====== Dataset extract ======

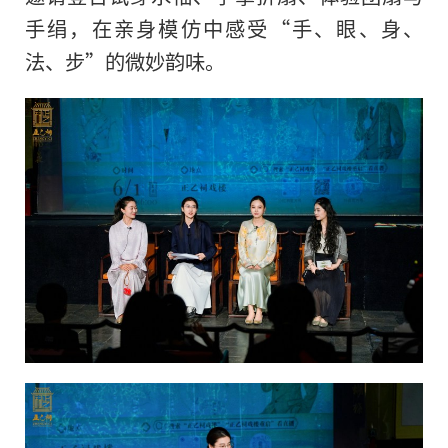
手绢，在亲身模仿中感受“手、眼、身、
法、步”的微妙韵味。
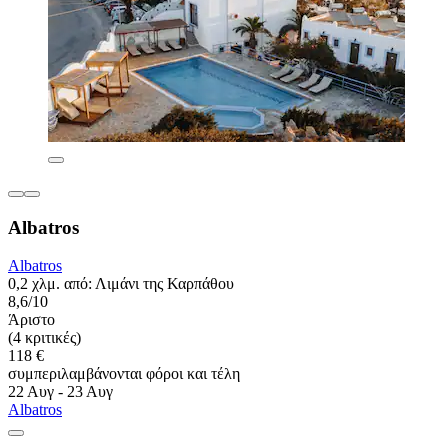
Albatros
Albatros
0,2 χλμ. από: Λιμάνι της Καρπάθου
8,6/10
Άριστο
(4 κριτικές)
118 €
συμπεριλαμβάνονται φόροι και τέλη
22 Αυγ - 23 Αυγ
Albatros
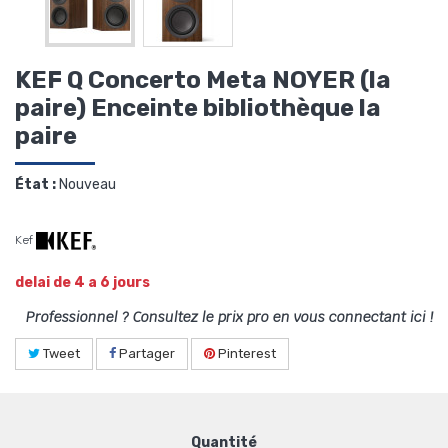
KEF Q Concerto Meta NOYER (la
paire) Enceinte bibliothèque la
paire
État :
Nouveau
Kef
delai de 4 a 6 jours
Professionnel ? Consultez le prix pro en vous connectant ici !
Tweet
Partager
Pinterest
Quantité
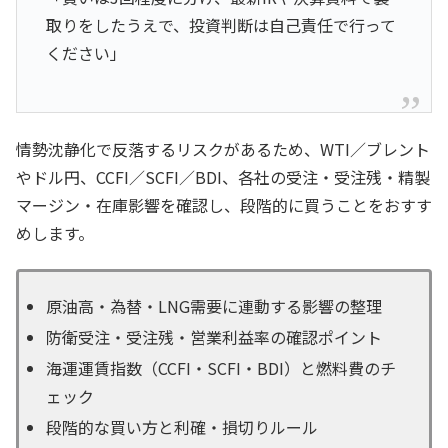
取りをしたうえで、投資判断は自己責任で行って
ください」
情勢沈静化で反落するリスクがあるため、WTI／ブレント
やドル円、CCFI／SCFI／BDI、各社の受注・受注残・精製
マージン・在庫影響を確認し、段階的に買うことをおすす
めします。
原油高・為替・LNG需要に連動する影響の整理
防衛受注・受注残・営業利益率の確認ポイント
海運運賃指数（CCFI・SCFI・BDI）と燃料費のチ
ェック
段階的な買い方と利確・損切りルール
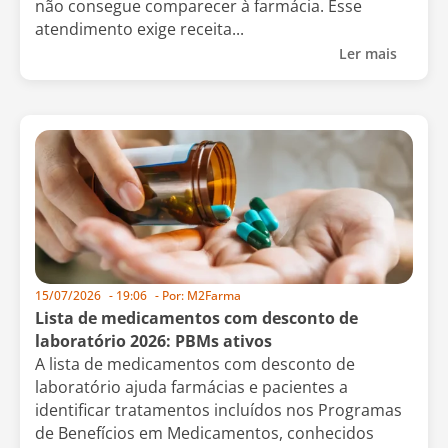
não consegue comparecer à farmácia. Esse
atendimento exige receita...
Ler mais
15/07/2026
-
19:06
- Por:
M2Farma
Lista de medicamentos com desconto de
laboratório 2026: PBMs ativos
A lista de medicamentos com desconto de
laboratório ajuda farmácias e pacientes a
identificar tratamentos incluídos nos Programas
de Benefícios em Medicamentos, conhecidos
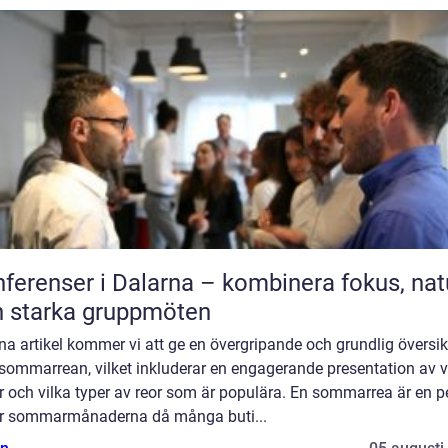
ferenser i Dalarna – kombinera fokus, nat
 starka gruppmöten
na artikel kommer vi att ge en övergripande och grundlig översik
 sommarrean, vilket inkluderar en engagerande presentation av 
r och vilka typer av reor som är populära. En sommarrea är en p
r sommarmånaderna då många buti...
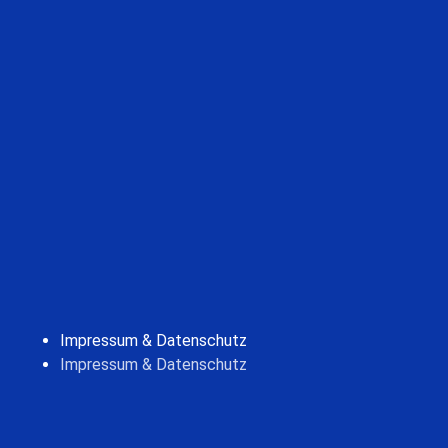
Impressum & Datenschutz
Impressum & Datenschutz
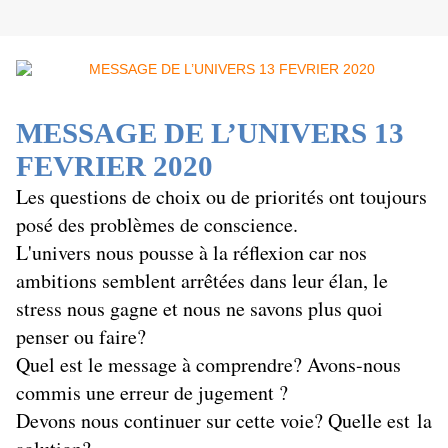
MESSAGE DE L’UNIVERS
13
FEVRIER 2020
Les questions de choix ou de priorités ont toujours
posé des problèmes de conscience.
L'univers nous pousse à la réflexion car nos
ambitions semblent arrêtées dans leur élan, le
stress nous gagne et nous ne savons plus quoi
penser ou faire?
Quel est le message à comprendre? Avons-nous
commis une erreur de jugement ?
Devons nous continuer sur cette voie? Quelle est la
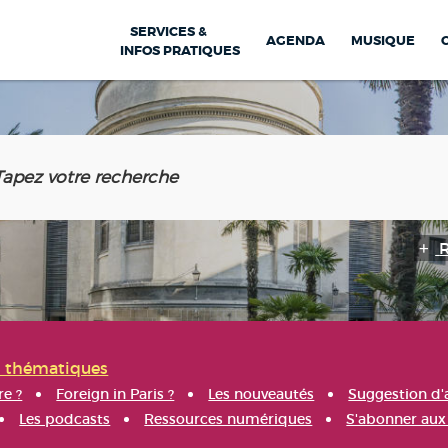
SERVICES &
AGENDA
MUSIQUE
INFOS PRATIQUES
s thématiques
re ?
Foreign in Paris ?
Les nouveautés
Suggestion d'
Les podcasts
Ressources numériques
S'abonner aux 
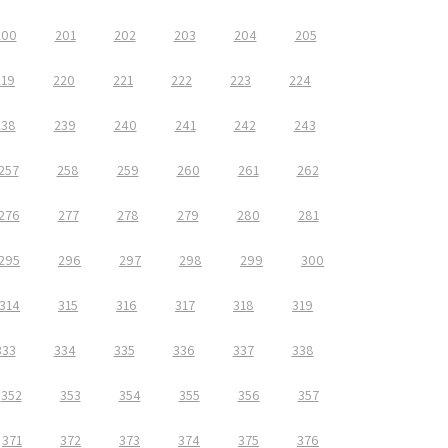
200
201
202
203
204
205
219
220
221
222
223
224
238
239
240
241
242
243
257
258
259
260
261
262
276
277
278
279
280
281
295
296
297
298
299
300
314
315
316
317
318
319
333
334
335
336
337
338
352
353
354
355
356
357
371
372
373
374
375
376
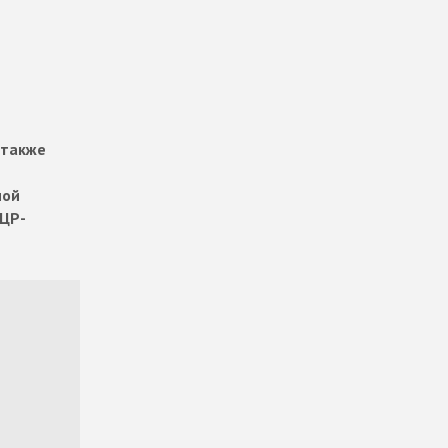
 также
ной
ПЦР-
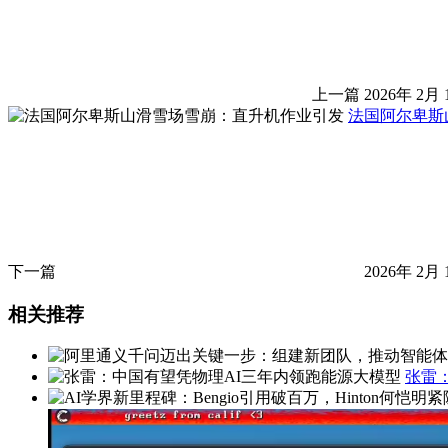
上一篇
2026年 2月 
法国阿尔卑斯
下一篇
2026年 2月 
相关推荐
张雷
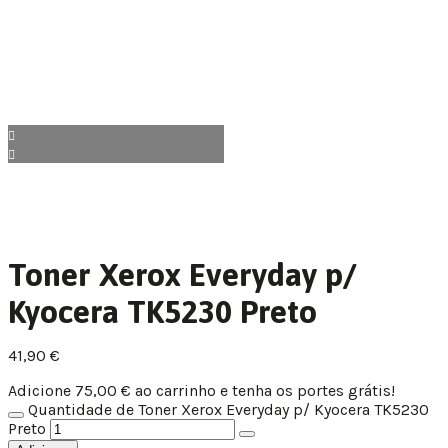
Toner Xerox Everyday p/
Kyocera TK5230 Preto
41,90
€
Adicione
75,00
€
ao carrinho e tenha os portes grátis!
Quantidade de Toner Xerox Everyday p/ Kyocera TK5230
Preto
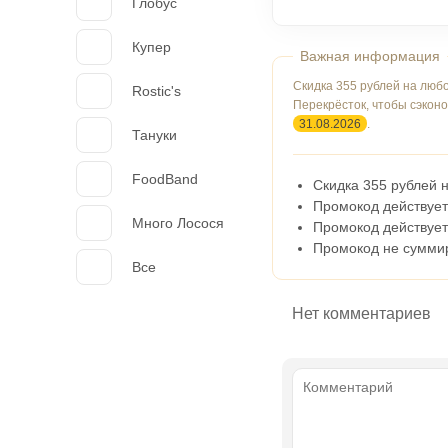
Глобус
Купер
Скидка 355 рублей на люб
Rostic's
Перекрёсток, чтобы сэкон
31.08.2026
.
Тануки
FoodBand
Скидка 355 рублей н
Промокод действует 
Много Лосося
Промокод действует
Промокод не суммир
Все
Нет комментариев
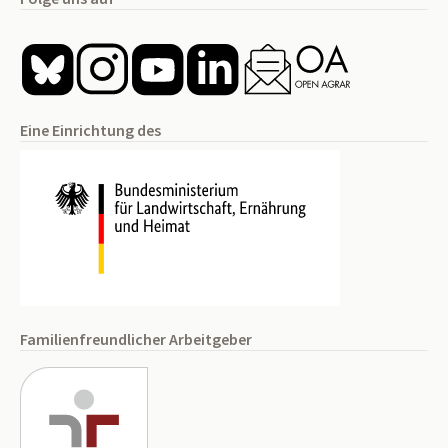
Eine Einrichtung des
Familienfreundlicher Arbeitgeber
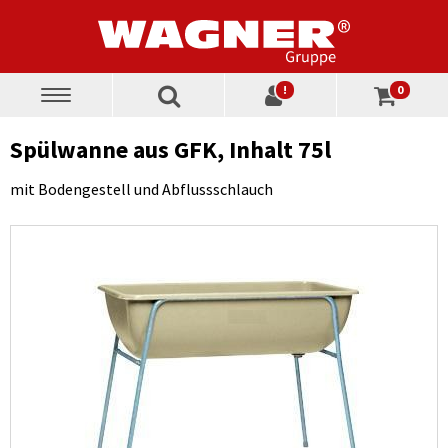
!
0
Toggle
navigation
Spülwanne aus GFK, Inhalt 75l
mit Bodengestell und Abflussschlauch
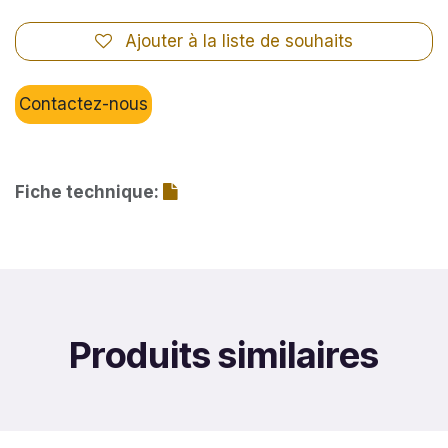
Ajouter à la liste de souhaits
Contactez-nous
Fiche technique:
Produits similaires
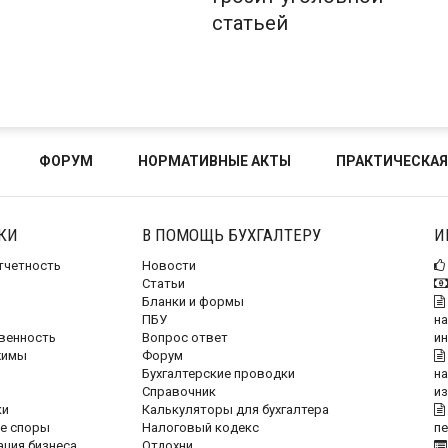
статьей
ФОРУМ
НОРМАТИВНЫЕ АКТЫ
ПРАКТИЧЕСКАЯ
КИ
В ПОМОЩЬ БУХГАЛТЕРУ
И
отчетность
Новости
Статьи
Бланки и формы
ПБУ
на
венность
Вопрос ответ
и
жимы
Форум
Бухгалтерские проводки
на
Справочник
и
ки
Калькуляторы для бухгалтера
е споры
Налоговый кодекс
п
ация бизнеса
Отдохни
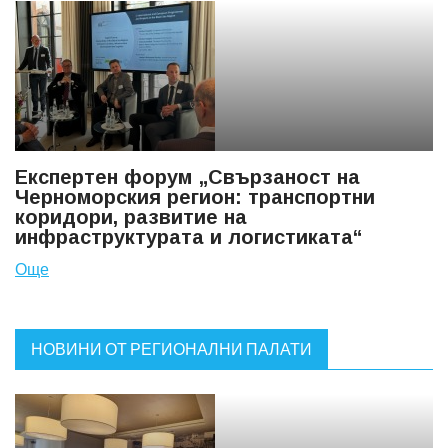
Експертен форум „Свързаност на
Черноморския регион: транспортни
коридори, развитие на
инфраструктурата и логистиката“
Още
НОВИНИ ОТ РЕГИОНАЛНИ ПАЛАТИ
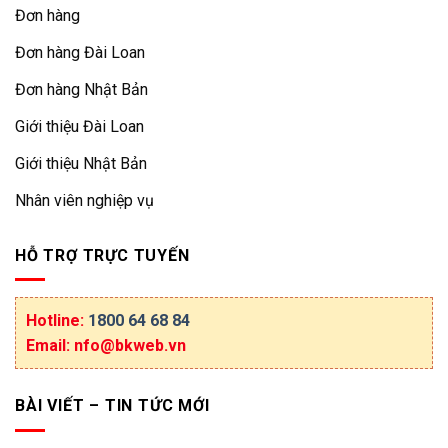
Đơn hàng
Đơn hàng Đài Loan
Đơn hàng Nhật Bản
Giới thiệu Đài Loan
Giới thiệu Nhật Bản
Nhân viên nghiệp vụ
HỖ TRỢ TRỰC TUYẾN
Hotline:
1800 64 68 84
Email: nfo@bkweb.vn
BÀI VIẾT – TIN TỨC MỚI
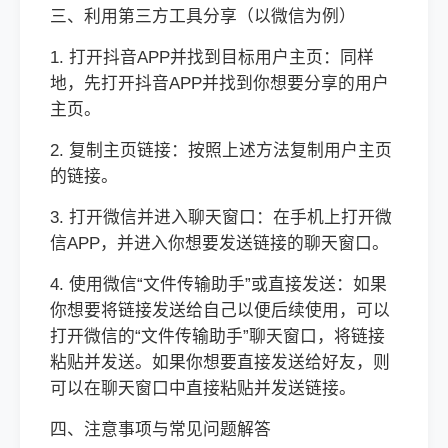
三、利用第三方工具分享（以微信为例）
1. 打开抖音APP并找到目标用户主页：同样
地，先打开抖音APP并找到你想要分享的用户
主页。
2. 复制主页链接：按照上述方法复制用户主页
的链接。
3. 打开微信并进入聊天窗口：在手机上打开微
信APP，并进入你想要发送链接的聊天窗口。
4. 使用微信“文件传输助手”或直接发送：如果
你想要将链接发送给自己以便后续使用，可以
打开微信的“文件传输助手”聊天窗口，将链接
粘贴并发送。如果你想要直接发送给好友，则
可以在聊天窗口中直接粘贴并发送链接。
四、注意事项与常见问题解答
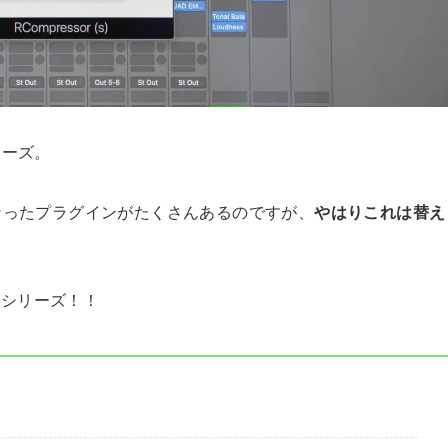
リーズ。
くなったプラグインがたくさんあるのですが、
やはりこれは替え
サーシリーズ！！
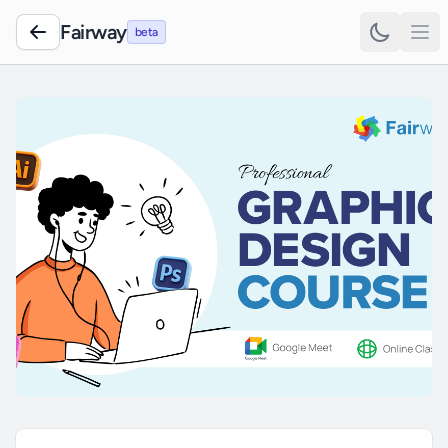
Fairway
beta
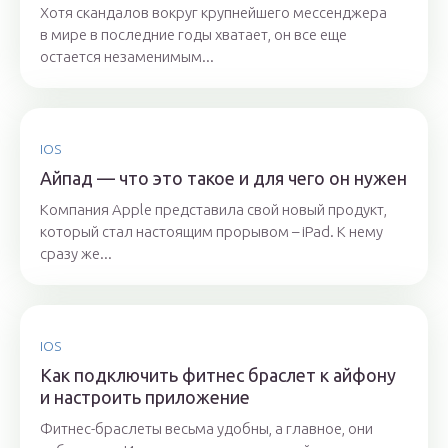
Хотя скандалов вокруг крупнейшего мессенджера
в мире в последние годы хватает, он все еще
остается незаменимым...
IOS
Айпад — что это такое и для чего он нужен
Компания Apple представила свой новый продукт,
который стал настоящим прорывом – iPad. К нему
сразу же...
IOS
Как подключить фитнес браслет к айфону
и настроить приложение
Фитнес-браслеты весьма удобны, а главное, они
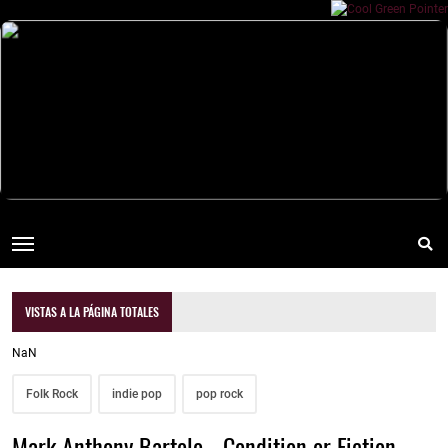
VISTAS A LA PÁGINA TOTALES
NaN
Folk Rock
indie pop
pop rock
Mark Anthony Bartolo - Condition or Fiction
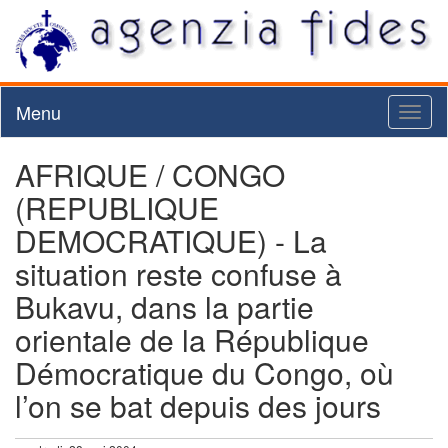
Menu
Toggl
naviga
AFRIQUE / CONGO
(REPUBLIQUE
DEMOCRATIQUE) - La
situation reste confuse à
Bukavu, dans la partie
orientale de la République
Démocratique du Congo, où
l’on se bat depuis des jours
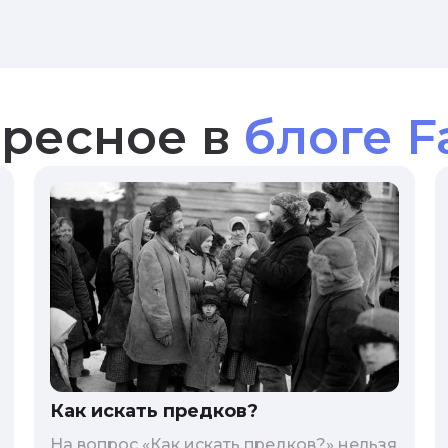
ресное в
блоге F
Как искать предков?
На вопрос «Как искать предков?» нельзя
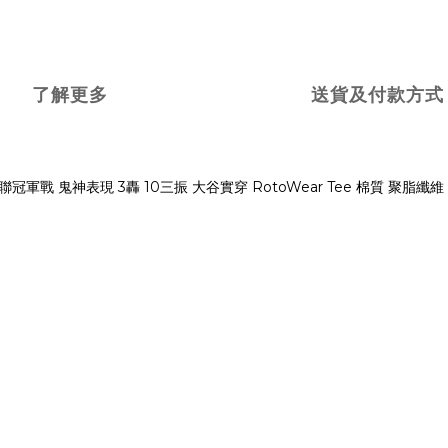
了解更多
送貨及付款方式
磯道奇 國聯冠軍戰 鬼神表現 3轟 10三振 大谷實穿 RotoWear Tee 棉質 聚脂纖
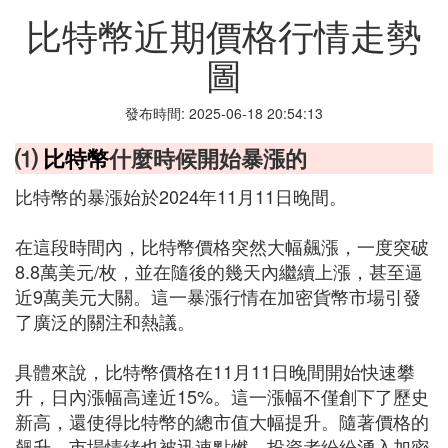
比特幣近期價格行情走勢
圖
發布時間: 2025-06-18 20:54:13
⑴
比特幣
什麼時候開始暴漲的
比特幣的暴漲始於2024年11月11日晚間。
在這段時間內，比特幣價格突然大幅飆漲，一度突破
8.8萬美元/枚，並在隨後的幾天內繼續上漲，甚至逼
近9萬美元大關。這一暴漲行情在加密貨幣市場引發
了廣泛的關注和熱議。
具體來說，比特幣價格在11月11日晚間開始快速攀
升，日內漲幅高達近15%。這一漲幅不僅創下了歷史
新高，還使得比特幣的總市值大幅提升。隨著價格的
飆升，市場情緒也被迅速點燃，投資者紛紛湧入加密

======

### Your objective:
Every entry above needs to be printed again exactly, with its pictures left out.

### Response below:
手绢，在亲身模仿中感受“手、眼、身、
法、步”的微妙韵味。
Albatros
Albatros
0,2 χλμ. από: Λιμάνι της Καρπάθου
8,6/10
Άριστο
(4 κριτικές)
118 €
συμπεριλαμβάνονται φόροι και τέλη
22 Αυγ - 23 Αυγ
Albatros
KEF Q Concerto Meta NOYER (la
paire) Enceinte bibliothèque la
paire
État :
Nouveau
Kef
delai de 4 a 6 jours
Professionnel ? Consultez le prix pro en vous connectant ici !
Tweet
Partager
Pinterest
Quantité
取りをしたうえで、投資判断は自己責任で行って
ください」
情勢沈静化で反落するリスクがあるため、WTI／ブレント
やドル円、CCFI／SCFI／BDI、各社の受注・受注残・精製
マージン・在庫影響を確認し、段階的に買うことをおすす
めします。
原油高・為替・LNG需要に連動する影響の整理
防衛受注・受注残・営業利益率の確認ポイント
海運運賃指数（CCFI・SCFI・BDI）と燃料費のチ
ェック
段階的な買い方と利確・損切りルール
não consegue comparecer à farmácia. Esse
atendimento exige receita...
Ler mais
15/07/2026
-
19:06
- Por:
M2Farma
Lista de medicamentos com desconto de
laboratório 2026: PBMs ativos
A lista de medicamentos com desconto de
laboratório ajuda farmácias e pacientes a
identificar tratamentos incluídos nos Programas
de Benefícios em Medicamentos, conhecidos
ferenser i Dalarna – kombinera fokus, nat
 starka gruppmöten
na artikel kommer vi att ge en övergripande och grundlig översik
 sommarrean, vilket inkluderar en engagerande presentation av 
r och vilka typer av reor som är populära. En sommarrea är en p
r sommarmånaderna då många buti...
Impressum & Datenschutz
Impressum & Datenschutz
MESSAGE DE L’UNIVERS
13
FEVRIER 2020
Les questions de choix ou de priorités ont toujours
posé des problèmes de conscience.
L'univers nous pousse à la réflexion car nos
ambitions semblent arrêtées dans leur élan, le
stress nous gagne et nous ne savons plus quoi
penser ou faire?
Quel est le message à comprendre? Avons-nous
commis une erreur de jugement ?
Devons nous continuer sur cette voie? Quelle est la
SERVICES &
AGENDA
MUSIQUE
INFOS PRATIQUES
s thématiques
re ?
Foreign in Paris ?
Les nouveautés
Suggestion d'
Les podcasts
Ressources numériques
S'abonner aux 
200
201
202
203
204
205
219
220
221
222
223
224
238
239
240
241
242
243
257
258
259
260
261
262
276
277
278
279
280
281
295
296
297
298
299
300
314
315
316
317
318
319
333
334
335
336
337
338
352
353
354
355
356
357
371
372
373
374
375
376
 также
ной
ПЦР-
上一篇
2026年 2月 
法国阿尔卑斯
下一篇
2026年 2月 
相关推荐
张雷
Toner Xerox Everyday p/
Kyocera TK5230 Preto
41,90
€
Adicione
75,00
€
ao carrinho e tenha os portes grátis!
Quantidade de Toner Xerox Everyday p/ Kyocera TK5230
Preto
Глобус
Купер
Скидка 355 рублей на люб
Rostic's
Перекрёсток, чтобы сэкон
31.08.2026
.
Тануки
FoodBand
Скидка 355 рублей н
Промокод действует 
Много Лосося
Промокод действует
Промокод не суммир
Все
Нет комментариев
Eine Einrichtung des
Familienfreundlicher Arbeitgeber
!
0
Toggle
navigation
Spülwanne aus GFK, Inhalt 75l
mit Bodengestell und Abflussschlauch
Ajouter à la liste de souhaits
Contactez-nous
Fiche technique:
Produits similaires
статьей
ФОРУМ
НОРМАТИВНЫЕ АКТЫ
ПРАКТИЧЕСКАЯ
КИ
В ПОМОЩЬ БУХГАЛТЕРУ
И
отчетность
Новости
Статьи
Бланки и формы
ПБУ
на
венность
Вопрос ответ
и
жимы
Форум
Бухгалтерские проводки
на
Справочник
и
ки
Калькуляторы для бухгалтера
е споры
Налоговый кодекс
п
ация бизнеса
Отдохни
Експертен форум „Свързаност на
Черноморския регион: транспортни
коридори, развитие на
инфраструктурата и логистиката“
Още
НОВИНИ ОТ РЕГИОНАЛНИ ПАЛАТИ
Đơn hàng
Đơn hàng Đài Loan
Đơn hàng Nhật Bản
Giới thiệu Đài Loan
Giới thiệu Nhật Bản
Nhân viên nghiệp vụ
HỖ TRỢ TRỰC TUYẾN
Hotline:
1800 64 68 84
Email: nfo@bkweb.vn
BÀI VIẾT – TIN TỨC MỚI
三、利用第三方工具分享（以微信为例）
1. 打开抖音APP并找到目标用户主页：同样
地，先打开抖音APP并找到你想要分享的用户
主页。
2. 复制主页链接：按照上述方法复制用户主页
的链接。
3. 打开微信并进入聊天窗口：在手机上打开微
信APP，并进入你想要发送链接的聊天窗口。
4. 使用微信“文件传输助手”或直接发送：如果
你想要将链接发送给自己以便后续使用，可以
打开微信的“文件传输助手”聊天窗口，将链接
粘贴并发送。如果你想要直接发送给好友，则
可以在聊天窗口中直接粘贴并发送链接。
四、注意事项与常见问题解答
リーズ。
くなったプラグインがたくさんあるのですが、
やはりこれは替え
サーシリーズ！！
Fairway
beta
Хотя скандалов вокруг крупнейшего мессенджера
в мире в последние годы хватает, он все еще
остается незаменимым...
IOS
Айпад — что это такое и для чего он нужен
Компания Apple представила свой новый продукт,
который стал настоящим прорывом – iPad. К нему
сразу же...
IOS
Как подключить фитнес браслет к айфону
и настроить приложение
Фитнес-браслеты весьма удобны, а главное, они
VISTAS A LA PÁGINA TOTALES
NaN
Folk Rock
indie pop
pop rock
Mark Anthony Bartolo - Condition or Fiction
Menu
Toggl
naviga
AFRIQUE / CONGO
(REPUBLIQUE
DEMOCRATIQUE) - La
situation reste confuse à
Bukavu, dans la partie
orientale de la République
Démocratique du Congo, où
l’on se bat depuis des jours
ресное в
блоге F
Как искать предков?
На вопрос «Как искать предков?» нельзя
了解更多
送貨及付款方式
磯道奇 國聯冠軍戰 鬼神表現 3轟 10三振 大谷實穿 RotoWear Tee 棉質 聚脂纖
比特幣近期價格行情走勢
圖
發布時間: 2025-06-18 20:54:13
⑴
比特幣
什麼時候開始暴漲的
比特幣的暴漲始於2024年11月11日晚間。
在這段時間內，比特幣價格突然大幅飆漲，一度突破
8.8萬美元/枚，並在隨後的幾天內繼續上漲，甚至逼
近9萬美元大關。這一暴漲行情在加密貨幣市場引發
了廣泛的關注和熱議。
具體來說，比特幣價格在11月11日晚間開始快速攀
升，日內漲幅高達近15%。這一漲幅不僅創下了歷史
新高，還使得比特幣的總市值大幅提升。隨著價格的
飆升，市場情緒也被迅速點燃，投資者紛紛湧入加密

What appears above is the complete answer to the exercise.